Importance Ulnar collateral ligament (UCL) injuries commonly occur in baseball players. Strategies for injury prevention have long been accepted without clinical data informing which risk factors lead to serious injury.

Objective The objective of this study was to systematically review the impact of various pitching-related risk factors for UCL injury in baseball players from all levels of play.

Evidence review The electronic databases MEDLINE, EMBASE and PubMed were systematically searched until 4 March 2018, and pertinent data were abstracted by two independent reviewers. Search terms included ‘ulnar collateral ligament’, ‘medial ulnar collateral ligament’, ‘Tommy John’, ‘risk’ and ‘association’. Inclusion criteria were English-language studies, level of evidence I–IV and studies reporting risk factors for UCL injury of the elbow in baseball players. Study quality was assessed using the methodological index for non-randomised studies (MINORS) criteria. The results are presented in a narrative summary.

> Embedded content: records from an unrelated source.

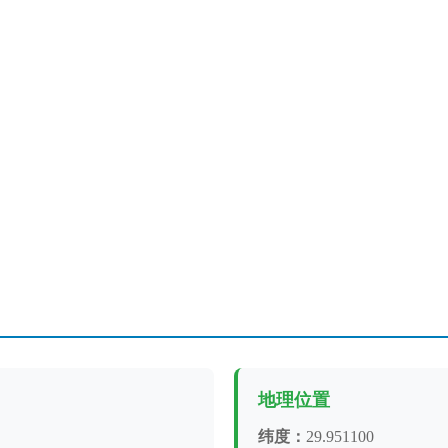
地理位置
纬度：
29.951100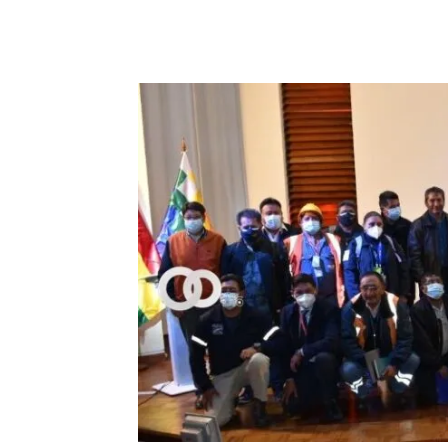
Cuota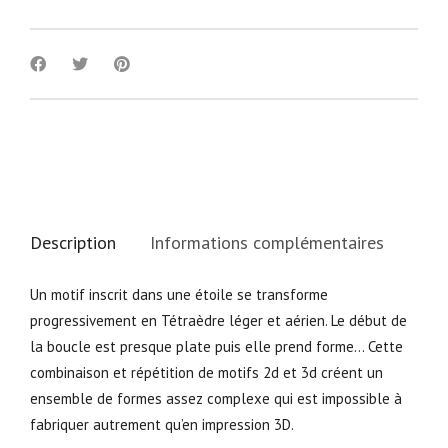
Description
Informations complémentaires
Un motif inscrit dans une étoile se transforme
progressivement en Tétraèdre léger et aérien. Le début de
la boucle est presque plate puis elle prend forme… Cette
combinaison et répétition de motifs 2d et 3d créent un
ensemble de formes assez complexe qui est impossible à
fabriquer autrement qu’en impression 3D.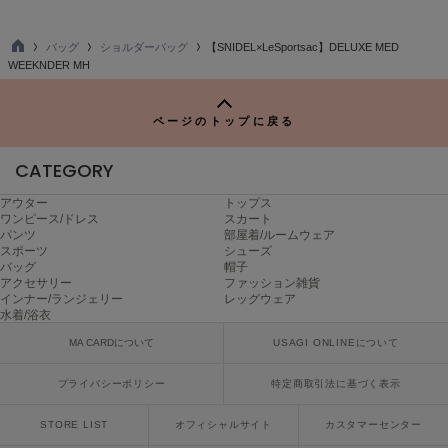
poláura
ポローラ
バッグ
ショルダーバッグ
【SNIDEL×LeSportsac】DELUXE MED
TO
WEEKNDER MH
PUMA
P
プーマ
ページのトップに戻る
Reebok
CATEGORY
リーボック
アウター
トップス
ワンピース/ドレス
スカート
パンツ
部屋着/ルームウェア
スポーツ
シューズ
SALOMON
バッグ
帽子
サロモン
アクセサリー
ファッション雑貨
インナー/ランジェリー
レッグウェア
sanrio house
水着/浴衣
サンリオハウス
MA CARDについて
USAGI ONLINEについて
SESAME STREET MARKET
セサミストリートマーケット
プライバシーポリシー
特定商取引法に基づく表示
SHAKA
STORE LIST
オフィシャルサイト
カスタマーセンター
シャカ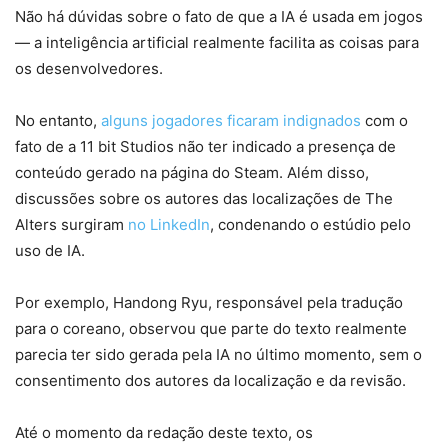
Não há dúvidas sobre o fato de que a IA é usada em jogos
— a inteligência artificial realmente facilita as coisas para
os desenvolvedores.
No entanto,
alguns jogadores ficaram indignados
com o
fato de a 11 bit Studios não ter indicado a presença de
conteúdo gerado na página do Steam. Além disso,
discussões sobre os autores das localizações de The
Alters surgiram
no LinkedIn
, condenando o estúdio pelo
uso de IA.
Por exemplo, Handong Ryu, responsável pela tradução
para o coreano, observou que parte do texto realmente
parecia ter sido gerada pela IA no último momento, sem o
consentimento dos autores da localização e da revisão.
Até o momento da redação deste texto, os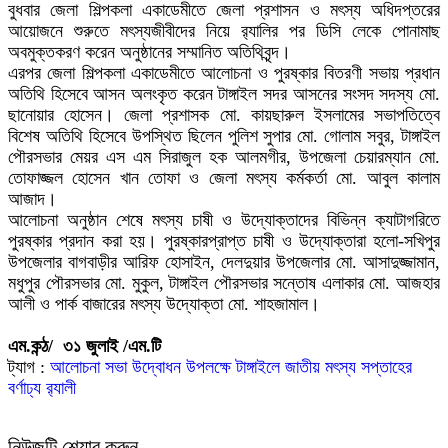
বুধবার জেলা শিল্পকলা একাডেমীতে জেলা প্রশাসন ও মৎস্য অধিদপ্তরের
আয়োজনে শুরুতে মৎস্যজীবীদের নিয়ে র‌্যালির পর ডিসি লেকে পোনামাছ
অবমুক্তকরণ করেন অনুষ্ঠানের সম্মানিত অতিথিবৃন্দ।
এরপর জেলা শিল্পকলা একাডেমীতে আলোচনা ও পুরষ্কার বিতরণী সভায় প্রধান
অতিথি হিসেবে আসন অলংকৃত করেন টাঙ্গাইল সদর আসনের সংসদ সদস্য মো.
ছানোয়ার হোসেন। জেলা প্রশাসক মো. কায়ছারুল ইসলামের সভাপতিত্বে
বিশেষ অতিথি হিসেবে উপস্থিত ছিলেন পুলিশ সুপার মো. গোলাম সবুর, টাঙ্গাইল
পৌরসভার মেয়র এস এম সিরাজুল হক আলমগীর, উপজেলা চেয়ারম্যান মো.
তোফাজ্জল হোসেন খান তোফা ও জেলা মৎস্য কর্মকর্তা মো. আবুল কালাম
আজাদ।
আলোচনা অনুষ্ঠান শেষে মৎস্য চাষী ও উদ্যোক্তাদের বিভিন্ন ক্যাটাগরিতে
পুরষ্কার প্রদান করা হয়। পুরষ্কারপ্রাপ্ত চাষী ও উদ্যোক্তারা হলো-সখিপুর
উপজেলার বাগবাড়ীর আরিফ হোসাইন, দেলদুয়ার উপজেলার মো. আসাদুজ্জামান,
মধুপুর পৌরসভার মো. মুকুল, টাঙ্গাইল পৌরসভার সন্তোষ এলাকার মো. আজহার
আলী ও পার্ক বাজারের মৎস্য উদ্যোক্তা মো. শাহজামাল।
এম.কন্ঠ/ ৩১ জুলাই /এম.টি
ট্যাগ :
আলোচনা সভা
উদ্বোধন উপলক্ষে
টাঙ্গাইলে জাতীয় মৎস্য সপ্তাহের
বর্ণাঢ্য র‍্যালী
নিউজটি শেয়ার করুন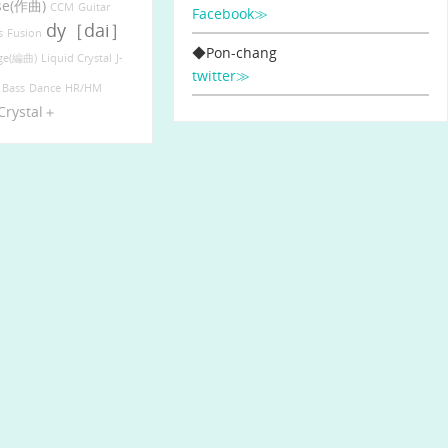
se(作曲)
CCM
Guitar
Facebook≫
dy［dai］
s
Fusion
◆Pon-chang
nge(編曲)
Liquid Crystal
J-
twitter≫
Bass
Dance
HR/HM
 Crystal＋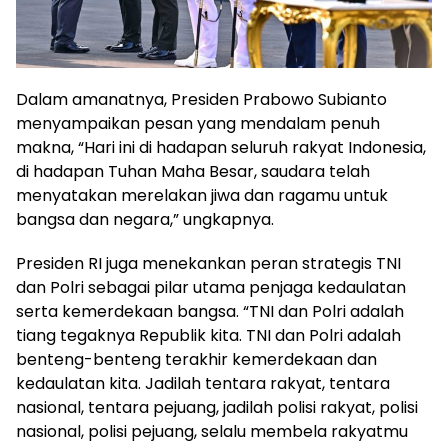
Dalam amanatnya, Presiden Prabowo Subianto
menyampaikan pesan yang mendalam penuh
makna, “Hari ini di hadapan seluruh rakyat Indonesia,
di hadapan Tuhan Maha Besar, saudara telah
menyatakan merelakan jiwa dan ragamu untuk
bangsa dan negara,” ungkapnya.
Presiden RI juga menekankan peran strategis TNI
dan Polri sebagai pilar utama penjaga kedaulatan
serta kemerdekaan bangsa. “TNI dan Polri adalah
tiang tegaknya Republik kita. TNI dan Polri adalah
benteng-benteng terakhir kemerdekaan dan
kedaulatan kita. Jadilah tentara rakyat, tentara
nasional, tentara pejuang, jadilah polisi rakyat, polisi
nasional, polisi pejuang, selalu membela rakyatmu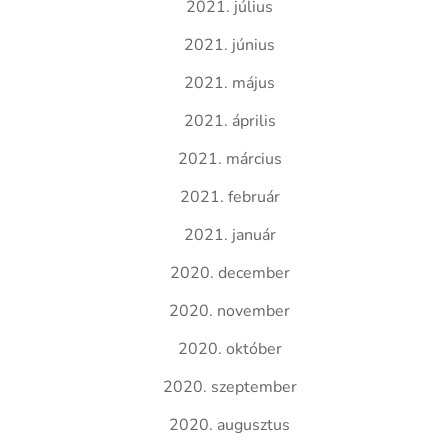
2021. július
2021. június
2021. május
2021. április
2021. március
2021. február
2021. január
2020. december
2020. november
2020. október
2020. szeptember
2020. augusztus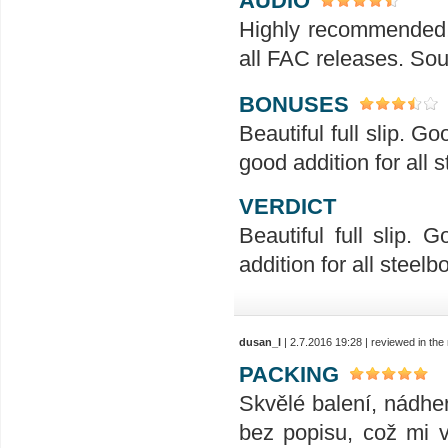
AUDIO
Highly recommended! a
all FAC releases. So
BONUSES
Beautiful full slip. 
good addition for all 
VERDICT
Beautiful full slip.
addition for all steelb
dusan_l
| 2.7.2016 19:28 | reviewed in th
PACKING
Skvělé balení, nádher
bez popisu, což mi v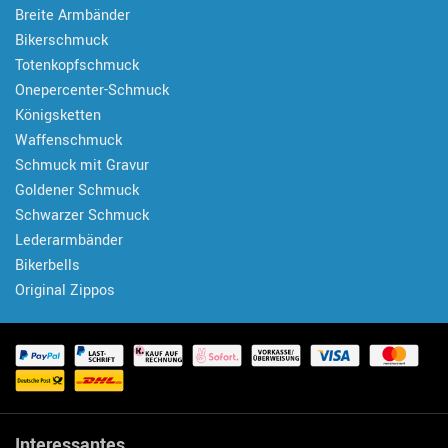
Breite Armbänder
Bikerschmuck
Totenkopfschmuck
Onepercenter-Schmuck
Königsketten
Waffenschmuck
Schmuck mit Gravur
Goldener Schmuck
Schwarzer Schmuck
Lederarmbänder
Bikerbells
Original Zippos
Interessantes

Findings Pitching practices (workload and pitch characteristics) were reported in 9/15 studies. Specifically, three of four studies (n=1810) reported increased pitch workload as a risk factor for native UCL injury (p<0.001 to 0.02). The most common pitch characteristic reported was pitch velocity with four of five studies showing increased velocity being significantly associated with native UCL injury (p<0.01 to 0.02). Biomechanical risk factors reported were increased humeral retrotorsion (two studies; n=324), poor lower extremity and trunk balance (one study; n=42) and loss of total arc of shoulder motion (two studies; n=118), all significantly associated with UCL injury (p<0.0001 to 0.05). One of three studies assessing pitch workload as a risk factor for re-rupture of UCL reconstruction found a significant association (p<0.01).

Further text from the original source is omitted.